Tout cela signifie réduire l'entrée de devises à Cuba et asphyxier ses finances, et grâce à cela, provoquer le désespoir de la population, est inscrit à l'ordre du jour particulier et cynique de M. Rubio.
Avec cela, il a annoncé l'interdiction d'entrée du Président cubain aux États-Unis ainsi que des ministres des FAR et du MININT, qui avaient déjà fait l'objet d'un tel traitement depuis 2021. Un plaisantin ridicule, ce « monsieur".
Il a également parlé d'une liste secrète de fonctionnaires de la magistrature et de l'administration pénitentiaire qui n'auront pas droit à des visas.
Étant sarcastique, on pourrait peut-être penser que l'ineffable Secrétaire d'État essaie de ne pas charger son ministère, dont il a licencié aujourd'hui plus de 1 300 fonctionnaires de trop de travail.
Mais la réalité est que Rubio continue de parier sur la politique de pression maximale extrême contre le Gouvernement et le peuple cubains, et comme son patron, il jette des beignes à droite et à gauche.
Son esprit mauvais est derrière le mémorandum copié du 30 juin, le petit spectacle de l’ingérence de la résidence diplomatique de son pays à La Havane il y a quelques jours, et maintenant ces annonces de nouvelles mesures d’agression.
Avec un cynisme total, il parle des droits de l'homme, de la répression et de la corruption, le même type qui vient de prendre des sanctions contre la célèbre juriste italienne Francesca Albanese, rapporteur spéciale de l'ONU sur la situation des droits de l'homme dans les territoires palestiniens occupés, pour avoir osé dénoncer les crimes odieux du Gouvernement israélien contre la population palestinienne; le même hypocrite qui garde le silence face à la répression tenace des migrants et de leur emprisonnement forcé dans la prison de «Alcatraz des Caïmans»; le même caïman qui applaudit l’énorme trafic d’influences de la famille Trump.

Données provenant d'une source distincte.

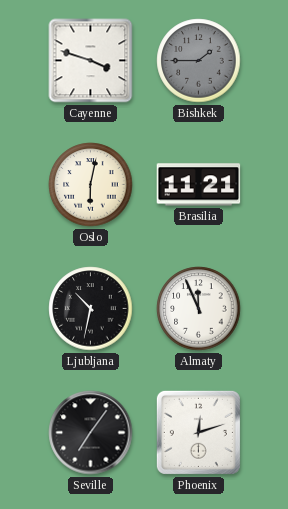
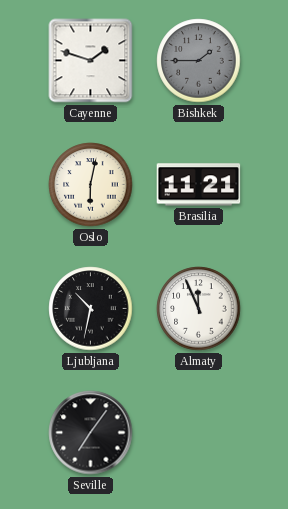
Cayenne: 3:48 -> 1:48
Phoenix: 12:12 -> none
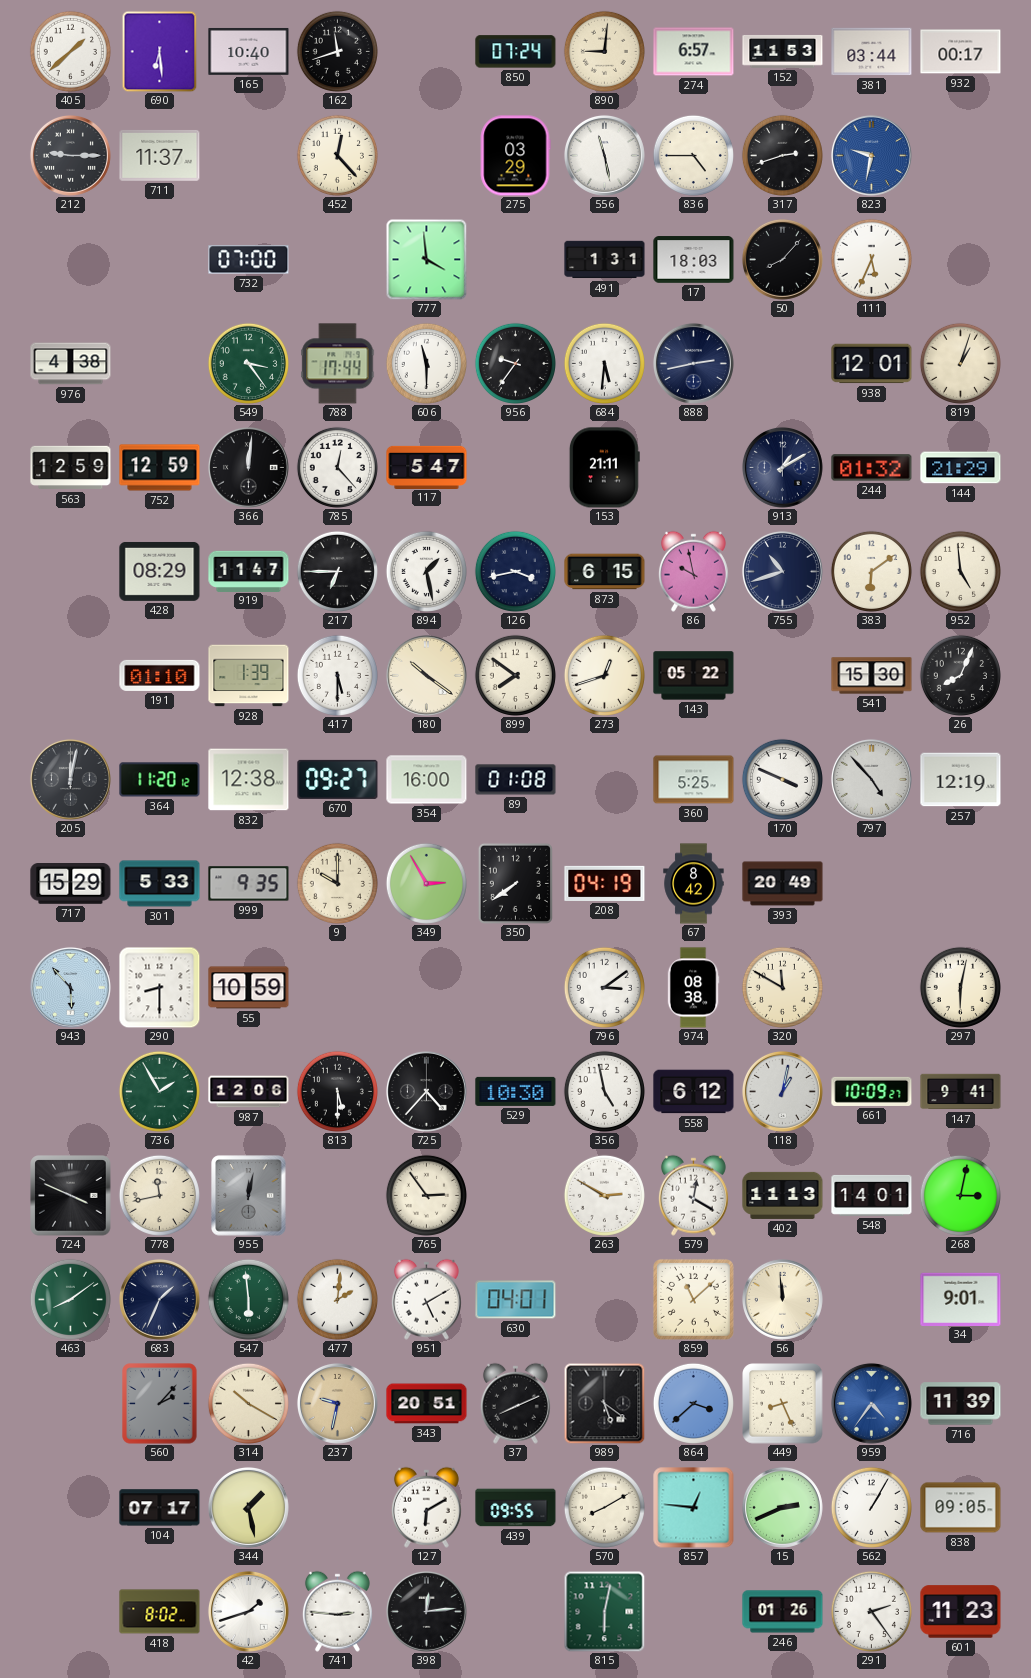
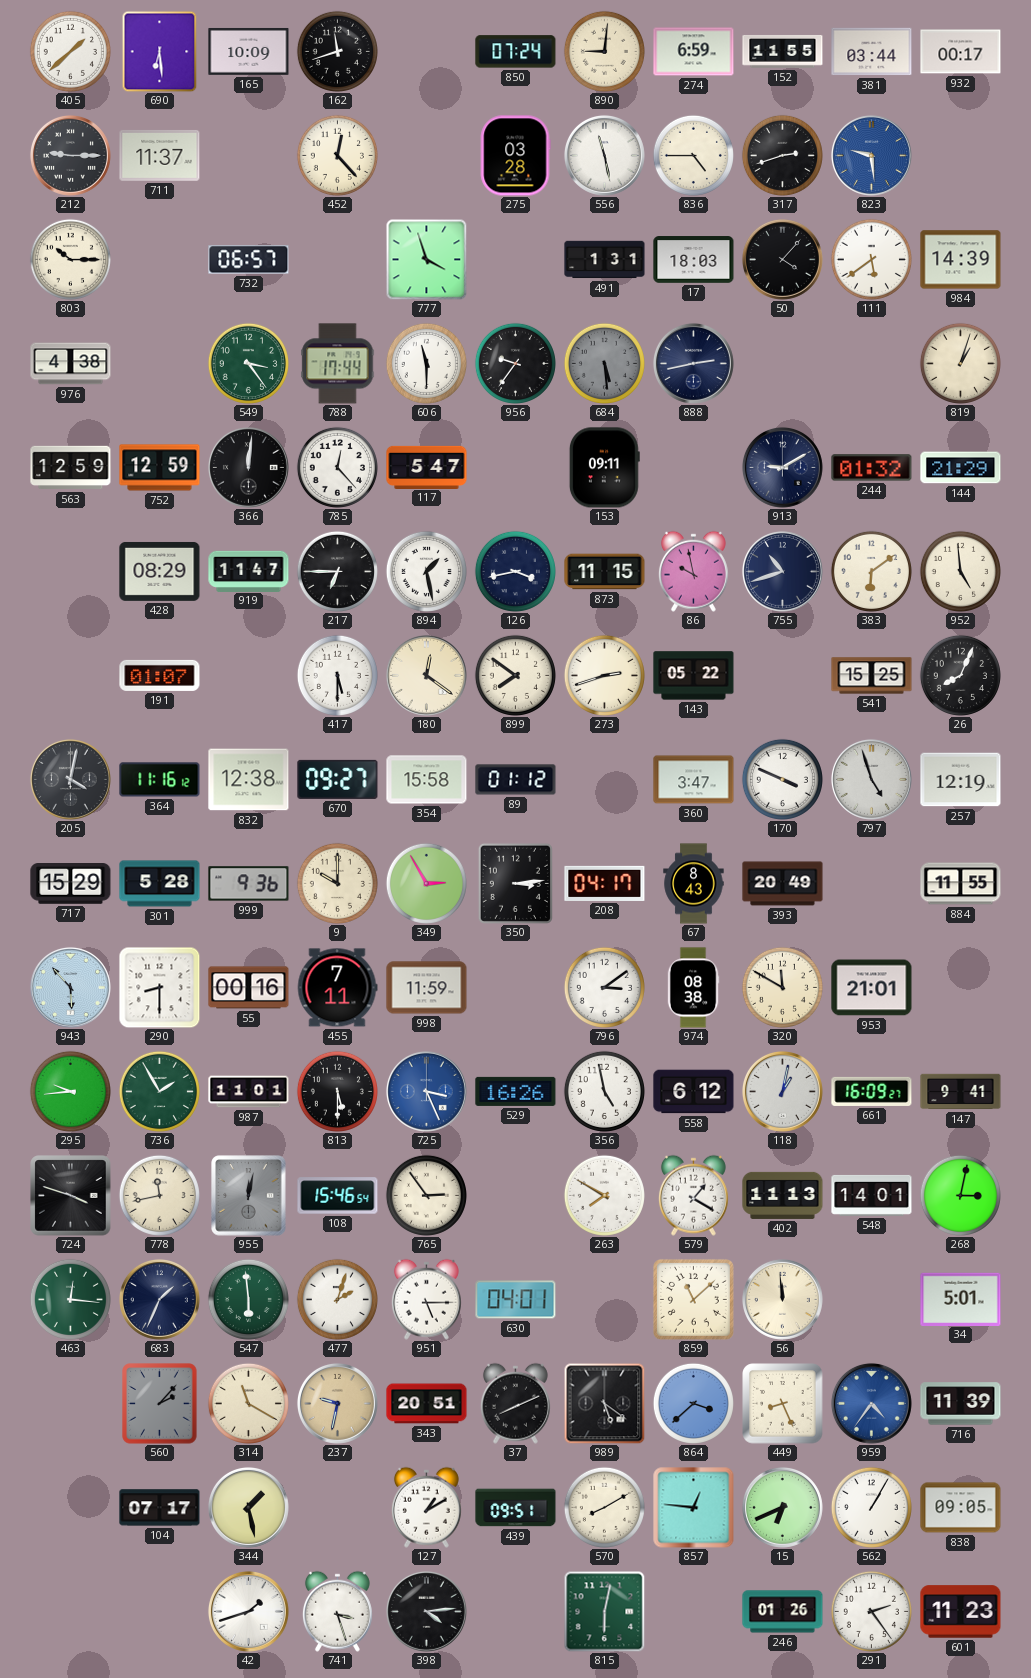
165: 10:40 -> 10:09
274: 6:57 -> 6:59
152: 11:53 -> 11:55
275: 03:29 -> 03:28
823: 9:32 -> 9:29
803: none -> 10:15
732: 07:00 -> 06:57
777: 3:59 -> 3:57
50: 8:07 -> 4:07
111: 5:34 -> 5:39
984: none -> 14:39
684: 5:31 -> 5:29
684 dial: white -> grey
938: 12:01 -> none
153: 21:11 -> 09:11
913: 1:10 -> 9:10
873: 6:15 -> 11:15
191: 01:10 -> 01:07
928: 1:39 -> none
180: 10:21 -> 12:21
273: 12:42 -> 2:42
541: 15:30 -> 15:25
205: 12:02 -> 4:02
364: 11:20 -> 11:16
354: 16:00 -> 15:58
89: 01:08 -> 01:12
360: 5:25 -> 3:47
797: 4:53 -> 4:57
301: 5:33 -> 5:28
999: 9:35 -> 9:36
350: 7:39 -> 3:14
208: 04:19 -> 04:17
67: 8:42 -> 8:43
884: none -> 11:55
55: 10:59 -> 00:16
455: none -> 7:11
998: none -> 11:59
953: none -> 21:01
297: 6:02 -> none
295: none -> 9:44
987: 12:06 -> 11:01
725: 4:37 -> 3:26
725 dial: black -> blue
529: 10:30 -> 16:26
661: 10:09 -> 16:09
724: 3:49 -> 3:48
108: none -> 15:46
263: 2:50 -> 7:50
579: 12:20 -> 1:20
463: 8:09 -> 12:16
477: 2:01 -> 2:03
951: 5:10 -> 5:15
34: 9:01 -> 5:01
314: 10:20 -> 11:20
127: 6:10 -> 1:10
439: 09:55 -> 09:51
15: 2:41 -> 6:41
418: 8:02 -> none
741: 2:46 -> 3:27
398: 12:14 -> 4:14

Dans le message vidéo qu'il a envoyé à ses salariés à Cuba, Marco Rubio les appelle à s'opposer à « un régime qui fait tout son possible pour vous punir, vous et vos familles. » Se regarderait-il dans le miroir de son narcissisme ?

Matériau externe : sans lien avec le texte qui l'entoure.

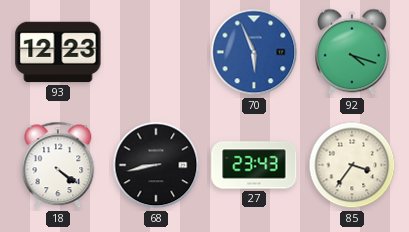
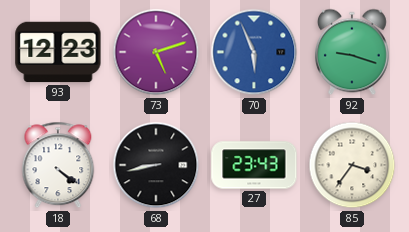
73: none -> 5:12
92: 4:18 -> 9:18
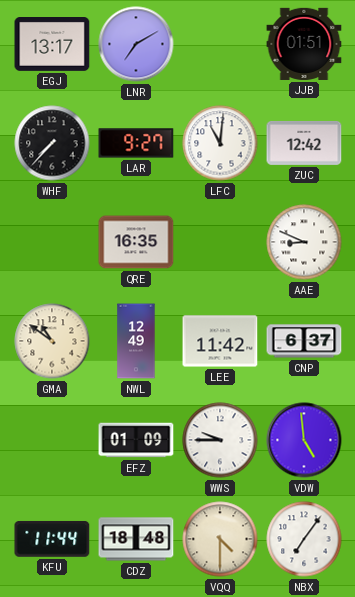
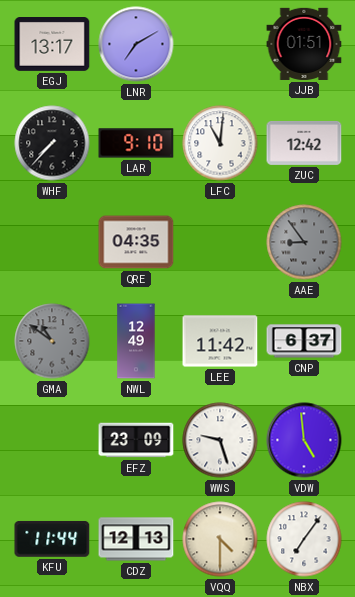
LAR: 9:27 -> 9:10
QRE: 16:35 -> 04:35
AAE: 8:49 -> 8:54
AAE dial: white -> grey
GMA dial: cream -> grey
EFZ: 01:09 -> 23:09
WWS: 9:45 -> 9:27
CDZ: 18:48 -> 12:13
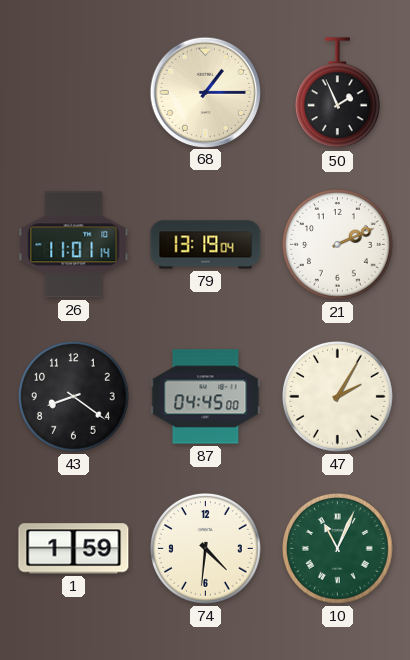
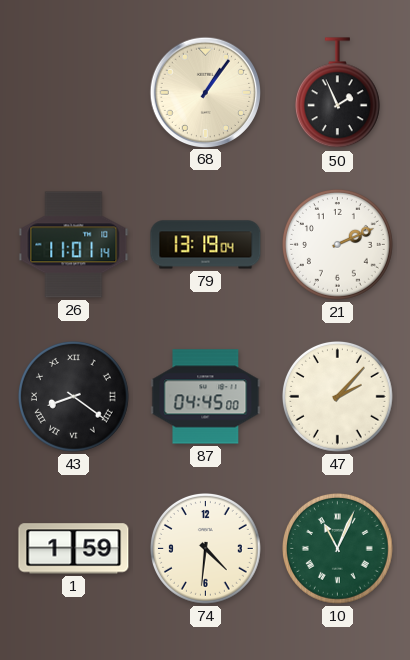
68: 1:15 -> 1:06
43 numerals: Arabic -> Roman
47: 2:05 -> 2:07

Rubio et ses acolytes sont directement responsables des souffrances et des besoins auxquels les Cubains sont confrontés aujourd’hui et du flux migratoire illégal que le pays a subis et qui maintenant, ennuie Trump et les Trumpistes qui menacent de les expulser et en leur refusant tout droit.

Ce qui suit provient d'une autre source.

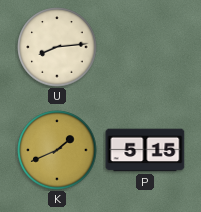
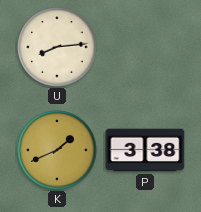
P: 5:15 -> 3:38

Mais, malgré tous les mécanismes d'agression déployés par le Gouvernement étasunien, malgré la campagne permanente d'intoxication sur les réseaux sociaux et les médias numériques, malgré le réseau financier que Marco Rubio gère pour les plans subversifs, la stratégie de l’empire n'a pas atteint ses objectifs stratégiques. Cuba est ferme et toujours debout, car l'énorme capacité de résistance et de l'honneur de son peuple.